▶ [Prompt]
Look through the records below for the line holding "merupakan pilihan yang lebih". Write it out exactly, with each following line through the line holding "i2U主催・インフルエンサー参加大会（動画撮影します） Match Results".

--- Records provided Enclosed Below ---

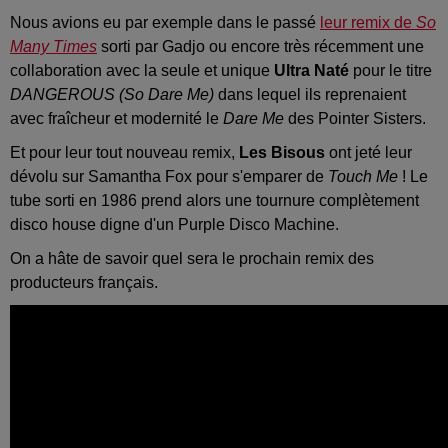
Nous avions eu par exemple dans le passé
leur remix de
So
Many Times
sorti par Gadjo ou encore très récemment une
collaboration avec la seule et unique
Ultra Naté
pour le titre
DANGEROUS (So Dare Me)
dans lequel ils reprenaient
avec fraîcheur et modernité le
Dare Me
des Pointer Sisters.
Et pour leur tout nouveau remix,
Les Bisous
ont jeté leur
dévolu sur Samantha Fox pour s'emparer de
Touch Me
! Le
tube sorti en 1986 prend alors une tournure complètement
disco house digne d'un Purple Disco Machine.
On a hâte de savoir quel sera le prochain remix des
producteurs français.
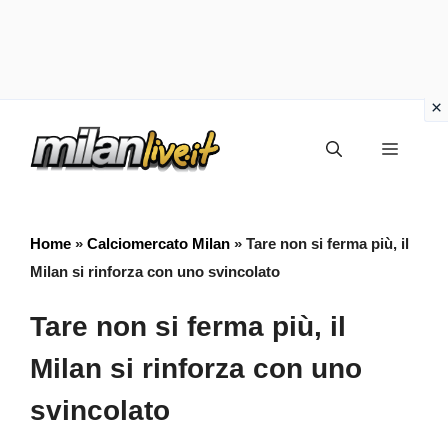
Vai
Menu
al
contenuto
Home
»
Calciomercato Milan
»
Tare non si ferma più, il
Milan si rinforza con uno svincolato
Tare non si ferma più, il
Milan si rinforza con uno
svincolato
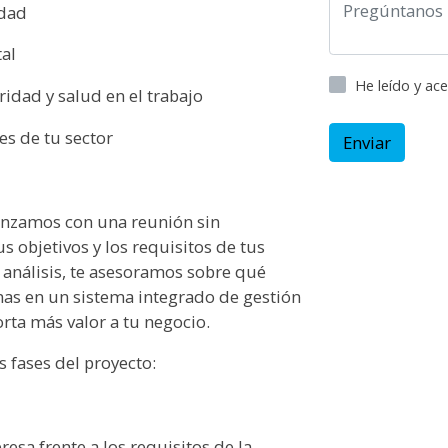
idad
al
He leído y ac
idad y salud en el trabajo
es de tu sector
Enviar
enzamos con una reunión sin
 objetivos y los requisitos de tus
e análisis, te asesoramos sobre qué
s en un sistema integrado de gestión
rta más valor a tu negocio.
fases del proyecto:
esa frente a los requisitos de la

--- End of Enclosed Records provided ---
--- Records provided Enclosed Below ---

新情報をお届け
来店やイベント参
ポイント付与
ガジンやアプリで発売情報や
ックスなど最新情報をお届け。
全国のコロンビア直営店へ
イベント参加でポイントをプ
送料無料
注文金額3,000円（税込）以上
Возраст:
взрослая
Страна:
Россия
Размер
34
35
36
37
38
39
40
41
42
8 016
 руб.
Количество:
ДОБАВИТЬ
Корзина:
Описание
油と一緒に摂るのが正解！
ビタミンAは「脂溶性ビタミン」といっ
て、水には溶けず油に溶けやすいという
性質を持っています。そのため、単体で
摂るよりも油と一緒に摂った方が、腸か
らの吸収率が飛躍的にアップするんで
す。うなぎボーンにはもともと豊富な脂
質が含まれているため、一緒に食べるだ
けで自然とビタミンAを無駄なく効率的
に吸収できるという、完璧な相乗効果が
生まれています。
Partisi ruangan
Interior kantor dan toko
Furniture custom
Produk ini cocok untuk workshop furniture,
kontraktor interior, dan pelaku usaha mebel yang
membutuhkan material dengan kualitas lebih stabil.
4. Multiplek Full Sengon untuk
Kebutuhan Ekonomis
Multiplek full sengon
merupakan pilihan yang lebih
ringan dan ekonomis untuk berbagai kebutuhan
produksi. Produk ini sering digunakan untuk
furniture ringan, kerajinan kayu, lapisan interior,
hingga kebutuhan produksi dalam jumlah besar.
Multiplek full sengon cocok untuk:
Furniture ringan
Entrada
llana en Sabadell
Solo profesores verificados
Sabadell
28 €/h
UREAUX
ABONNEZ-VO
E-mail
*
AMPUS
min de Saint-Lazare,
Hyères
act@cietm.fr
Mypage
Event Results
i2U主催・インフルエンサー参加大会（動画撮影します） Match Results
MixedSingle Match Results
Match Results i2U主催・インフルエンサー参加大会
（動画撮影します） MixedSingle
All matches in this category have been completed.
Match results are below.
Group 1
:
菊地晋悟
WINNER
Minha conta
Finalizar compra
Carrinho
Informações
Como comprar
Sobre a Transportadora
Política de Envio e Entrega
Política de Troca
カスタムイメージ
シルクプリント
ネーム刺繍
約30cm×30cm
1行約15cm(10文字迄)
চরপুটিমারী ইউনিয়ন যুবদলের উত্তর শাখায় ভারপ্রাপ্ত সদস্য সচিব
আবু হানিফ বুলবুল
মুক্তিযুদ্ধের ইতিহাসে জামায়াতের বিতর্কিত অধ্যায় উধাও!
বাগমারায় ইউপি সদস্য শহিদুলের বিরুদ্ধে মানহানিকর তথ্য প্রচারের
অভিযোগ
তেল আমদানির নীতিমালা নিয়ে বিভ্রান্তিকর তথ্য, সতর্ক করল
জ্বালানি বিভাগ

--- End of Enclosed Records provided ---

▶ [Output below]
merupakan pilihan yang lebih
ringan dan ekonomis untuk berbagai kebutuhan
produksi. Produk ini sering digunakan untuk
furniture ringan, kerajinan kayu, lapisan interior,
hingga kebutuhan produksi dalam jumlah besar.
Multiplek full sengon cocok untuk:
Furniture ringan
Entrada
llana en Sabadell
Solo profesores verificados
Sabadell
28 €/h
UREAUX
ABONNEZ-VO
E-mail
*
AMPUS
min de Saint-Lazare,
Hyères
act@cietm.fr
Mypage
Event Results
i2U主催・インフルエンサー参加大会（動画撮影します） Match Results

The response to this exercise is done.